老师在黑板上写了一道问题:“什么是地价?”,让同学们自我发挥解答问题。A同学说:“从经济学角度来看,这应是买主为了得到货品而愿意付出的代价”。B同学则说:“我想,从估价学来看,应该是土地使用价值与投资价值的综合吧!”。C同学争论说:“法律上,应该是土地买者和卖者共同协议的交易价格”。D同学大声喊到说:“你们统统都错,这根本就是支付给流氓的保护费!”。

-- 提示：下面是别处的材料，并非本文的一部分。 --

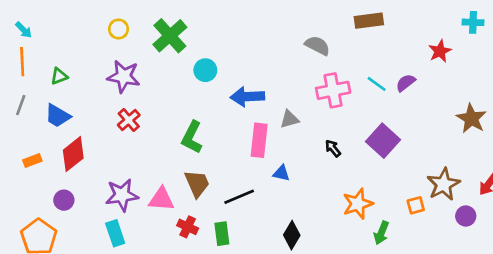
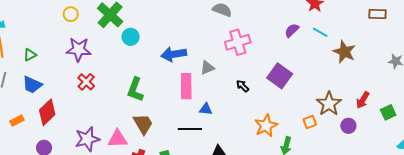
cyan circle: (205, 70) -> (131, 37), moved
cyan line: (377, 84) -> (320, 32), moved
black line: (239, 197) -> (190, 129), moved, turned 30

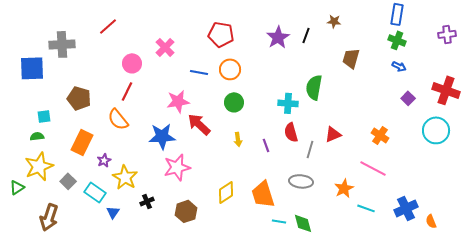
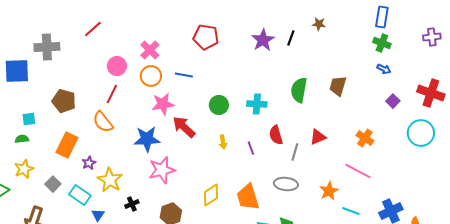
brown trapezoid: (351, 58) -> (338, 86), moved
orange circle: (230, 69) -> (151, 76), moved
cyan cross: (288, 103) -> (257, 104), moved
yellow star: (39, 166) -> (24, 169), size x0.7

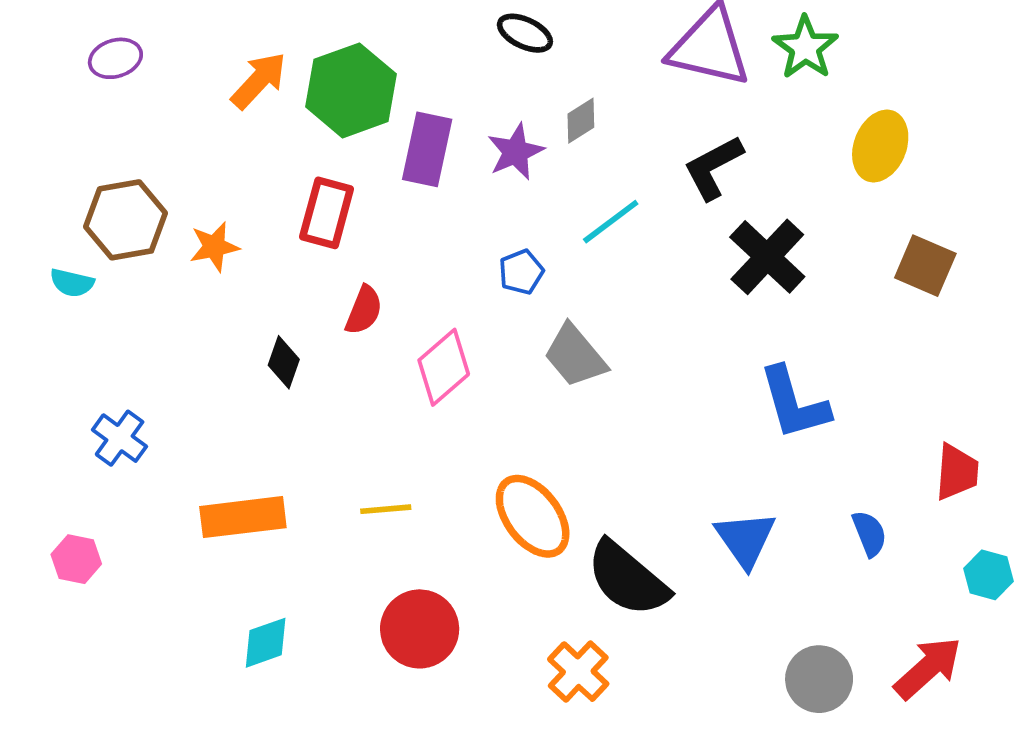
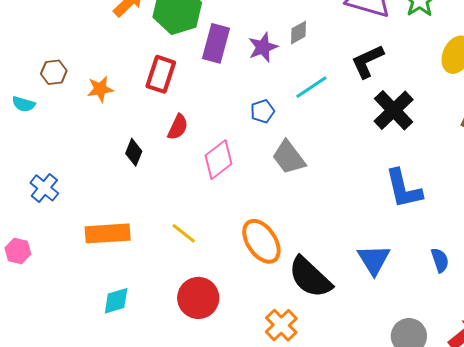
brown hexagon: (126, 220) -> (54, 72), size x0.6
yellow line: (386, 509) -> (184, 233), turned 40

或许,我们不太赞同D同学这有趣的意见。但是试想,若A占领了一段地,而B成功购买到该土地的拥有权,甚至通过法律诉讼打赢官司,A依然可以占据该地段,直到有人通过武力驱逐A离开该地段。若A拥有强大的武力来阻止被驱逐,那最终,B所付出的价值,只是要来收买更加强大的武力以进行驱逐行动,并阻止A或其他人的进入,而政府也可以是这武力的卖家之一。在这一切里头,法律、地契与文件可以是毫无关系的。这或许就是霍布斯(Hobbes)所描述的真实社会,即所有人对所有人的战争。

纵使我们不要接受这样的理论,我们还需探讨更深入的问题。萨伊(Say)的政治经济学提说,土地、水与空气都是天然的财富,但是由于土地的有限性与固定性,让这空间可以在某些人排斥了其他人后归他们所私有。蒲鲁东(Proudhon)在其著作《什么是所有权》里反驳道,土地的有限性提供更多私有化的机会,这并无法解答:人根据什么权力把大自然无偿的赠与他的财富据为私有?他认为,水、空气和阳光之所以成为公有的东西,不是因为它们是用之不尽,而是因为它们是不可缺少的,因而土地也一样应该公有,而非私有化。。。。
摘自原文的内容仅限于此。